Question

In: Finance

Please explain how to answer using a finance calculator, preferably BA II Plus A project has...

Please explain how to answer using a finance calculator, preferably BA II Plus

A project has an initial cost of $40,000, expected net cash inflows of $9,000 per year for 7 years, and a cost of capital of 11%. What is the project’s MIRR? What is the project’s PI? What is the project’s payback period? What is the project’s discounted payback period?

Solutions

Expert Solution

1) calculation of payback period:

Payback period = initial cost/ net cash inflows

= 40,000/9000

=4.444 years

2) calculation of discounted payback period

Years amount PVF@11% p.v cumulative P.V
1 9000 0.9009 8108.1 8108.1
2 9000 0.8116 7304.4 15,412.5
3 9000 0.7312 6580.8 21,993.3
4 9000 0.6587 5928.3 27,921.6
5 9000 0.5935 5341.5 33,263.1
6 9000 0.5346 4811.4 38,074.5
7 9000 0.4817 4335.3 42,409.8
42299.8

Discounted payback period formula=

= Year before full maturity + unrecovered amount

/discounted cash flow for they year full maturity.

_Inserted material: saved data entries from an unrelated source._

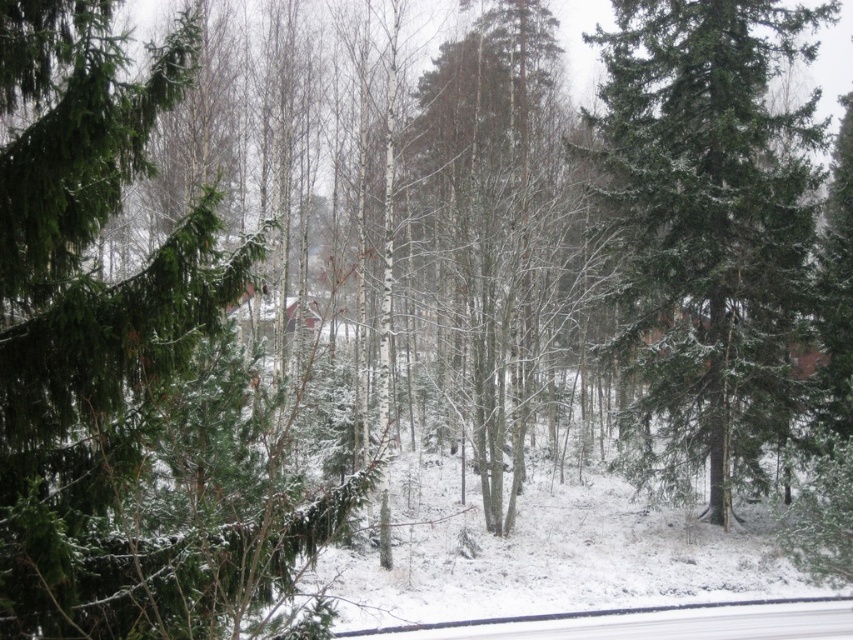 Question: Observing the image, what is the correct spatial positioning of green matte tree at left in reference to green matte tree at center?

Choices:
 (A) above
 (B) below

Answer: (B)

Question: Observing the image, what is the correct spatial positioning of green matte tree at left in reference to green matte tree at center?

Choices:
 (A) below
 (B) above

Answer: (A)

Question: Which point is closer to the camera taking this photo?

Choices:
 (A) (41, 372)
 (B) (665, 412)

Answer: (A)

Question: Which point appears closest to the camera in this image?

Choices:
 (A) (112, 141)
 (B) (666, 380)

Answer: (A)

Question: Considering the relative positions of green matte tree at left and green matte tree at center in the image provided, where is green matte tree at left located with respect to green matte tree at center?

Choices:
 (A) left
 (B) right

Answer: (A) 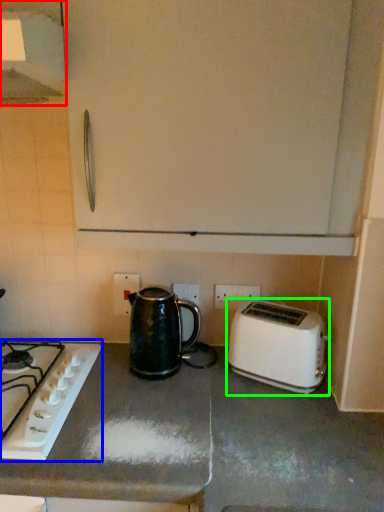 Question: Which is farther away from exhaust hood (highlighted by a red box)? gas stove (highlighted by a blue box) or toaster (highlighted by a green box)?

Choices:
 (A) gas stove
 (B) toaster

Answer: (B)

DPB= 6Years +40,000-37,964.5/4335.3

= 6.47 years

3) calculation of the PI

PI= pv of future cash flows/initial investment

= 42,409.8/40000

=1.06

4) calculation of MIRR for the project;-

It is assumed the future cash flows are reinvested at cost of capital.do,we can realise the at the end the project.so,it can be called terminal cash inflows.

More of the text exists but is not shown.